Transcribed page contents
********

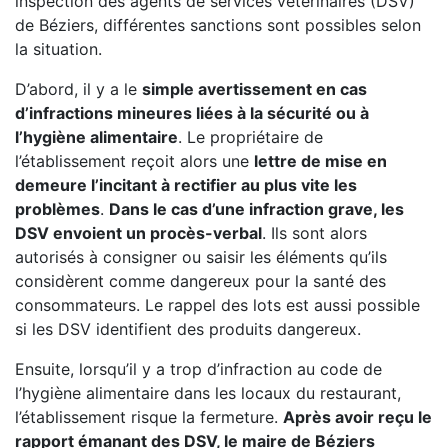
inspection des agents de services vétérinaires (DSV)
de Béziers, différentes sanctions sont possibles selon
la situation.
D’abord, il y a le
simple avertissement en cas
d’infractions mineures liées à la sécurité ou à
l’hygiène alimentaire
. Le propriétaire de
l’établissement reçoit alors une
lettre de mise en
demeure l’incitant à rectifier au plus vite les
problèmes
.
Dans le cas d’une infraction grave, les
DSV envoient un procès-verbal
. Ils sont alors
autorisés à consigner ou saisir les éléments qu’ils
considèrent comme dangereux pour la santé des
consommateurs. Le rappel des lots est aussi possible
si les DSV identifient des produits dangereux.
Ensuite, lorsqu’il y a trop d’infraction au code de
l’hygiène alimentaire dans les locaux du restaurant,
l’établissement risque la fermeture.
Après avoir reçu le
rapport émanant des DSV, le maire de Béziers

********

▸ **Work item**:
Give the total number of lines in the entries that contain the word "dangereux", with no other words.

▸ **Answer below**:
2